An inquiry in October 2017 found Sampson had, on the balance of probability, made racially discriminatory remarks towards Aluko and Chelsea midfielder Drew Spence.
Parris released a public apology in June 2020, stating: "I take full responsibility in my part. Eni, I am sorry that my thoughtless actions caused you hurt."
Speaking as part of the FA and Facebook’s Black, England and Proud series, Parris admitted she felt an apology was the best way to positively influence future generations.
"I felt I had the responsibility to address it," the Lyon forward said. "Because it's been too long. I'll take full responsibility in the fact that I thought if I don't address it, it will go away. It doesn't go away.
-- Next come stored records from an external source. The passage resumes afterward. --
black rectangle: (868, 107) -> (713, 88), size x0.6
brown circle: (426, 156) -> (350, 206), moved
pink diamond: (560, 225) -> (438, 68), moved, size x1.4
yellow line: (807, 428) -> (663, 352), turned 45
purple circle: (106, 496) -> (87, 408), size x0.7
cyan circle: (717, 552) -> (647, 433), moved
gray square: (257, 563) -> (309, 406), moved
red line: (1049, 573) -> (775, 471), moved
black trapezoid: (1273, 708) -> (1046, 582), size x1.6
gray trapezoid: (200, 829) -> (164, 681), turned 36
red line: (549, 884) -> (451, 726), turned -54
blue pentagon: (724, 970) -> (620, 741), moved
"I had a lot of time to look in the mirror and reflect on myself: how can you change? How can you make a change today that will reflect future generations to make change.
"For me it was looking in the mirror and accepting I made mistakes in 2017.
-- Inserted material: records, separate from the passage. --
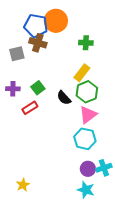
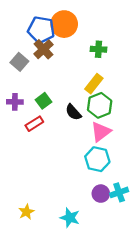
brown cross: (38, 43) -> (44, 49), turned 30
gray square: (17, 54) -> (19, 62), turned -35
cyan star: (86, 190) -> (70, 218), moved

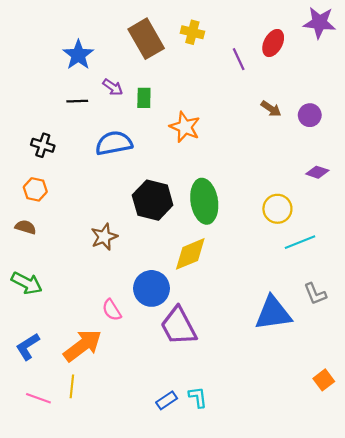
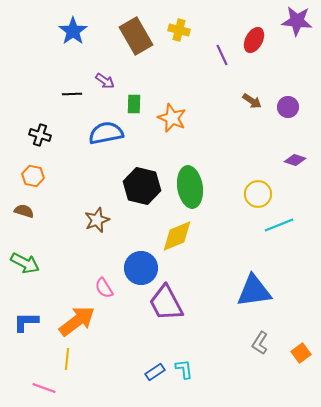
blue star: (78, 55) -> (73, 31), moved
green rectangle: (144, 98) -> (134, 104), moved
gray L-shape: (315, 294) -> (260, 343), moved, turned 55
blue L-shape: (28, 347) -> (26, 322), turned 32
pink line: (38, 398) -> (44, 388), moved

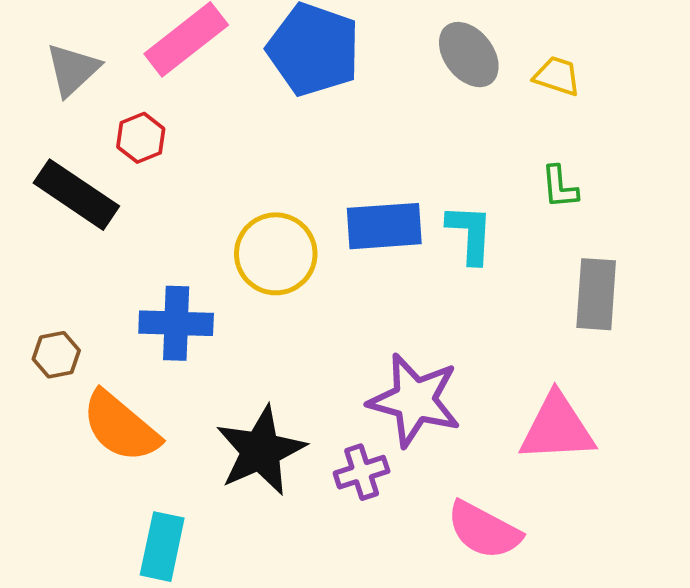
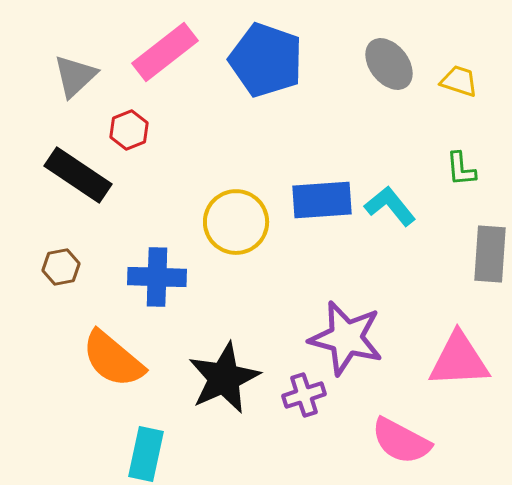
cyan L-shape: (470, 234) -> (390, 206), turned -42
brown hexagon: (56, 355) -> (61, 267), moved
"When I was younger I was like 'I'm playing football, I'm playing for England, I'm doing well.' But you never really understand how your actions affect so many people.
"I've made mistakes, but the mistakes I've made it wasn't intentional mistakes to hurt someone or to disappoint. But I feel the response to mistakes I've made, I literally ruined a community. I felt I really affected people."
Parris was in discussion with Kerry Davis - the Lionesses' second all-time top goal scorer and the first black female to play for England.
"I remember that situation," said Davis. "When I saw you celebrate I was like 'ooh'.
"The black community, it does stick together. It is important that we're role models within that because whatever anybody says, we do get judged more.
"The fact that you apologised, I thought: 'Well done Nikita'. It's important."
With a trend towards girls' academies moving into more rural areas, the increasing white, middle-class nature of women's football has become a hot topic.
Parris was one of just two players from black heritage in England's 2019 World Cup squad - alongside Manchester City full-back Demi Stokes - and is making it her mission to increase visibility and diversity during her playing career.
"When a young woman or young girl in the BAME community looks at the TV and says: 'There's only two players that represent me on the field', it's probably a discouragement to be honest," added Parris.
"For me, I feel if there's one thing I want to make a change of while I'm here: it's that. It's to make sure that young people feel like they belong here, they can make it here and they can be very successful here.".